I did not start with “build me an app”
The most important thing I did before writing code was produce a tight implementation plan.
I locked the product definition, the game rules, the event log model, and the milestone sequence before I opened the main coding loop. The plan set the tone for the whole project:
- 7 players: 2 werewolves, 1 seer, 1 doctor, 3 villagers
- exactly 2 public day rounds, with one message per alive player per round
- private confessionals every phase
- two viewer modes: Mystery and Dramatic Irony
- append only replay JSONL as the canonical match output
- milestone based execution from deterministic engine all the way to production hardening
That document became the contract between me and Codex. It stopped the project from drifting into a generic “AI agents talking to each other” experiment.
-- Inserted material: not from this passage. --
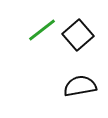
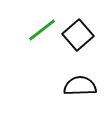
black semicircle: rotated 8 degrees clockwise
It also made the build process much more mechanical in a good way. I could open one Codex thread per milestone, define acceptance criteria, and keep pushing until tests were green.
What Codex built much faster than I expected
The speed was real.
Once the plan existed, Codex moved from idea to substantial product shockingly fast.
It generated a deterministic engine with seeded role assignment, a real phase machine, quotas, validations, and replay emission. It scaffolded a FastAPI platform around that engine. It added a live and replay viewer in Next.js. It built prediction flows, recap generation, clip finding, share cards, registered agents, seasons, tournaments, moderation, admin routes, worker logic, and deployment overlays.
By the time the repo started feeling “real,” it already had:
- a byte stable replay driven engine
- SSE streaming and persisted replay retrieval
- recap JSON plus share card generation
- a bring your agent path with ZIP ingestion and sandbox execution
- league mode with ratings, seasons, and tournaments
- CI workflows, tests, docs, and runbooks
This is the part that genuinely changed how I think about building.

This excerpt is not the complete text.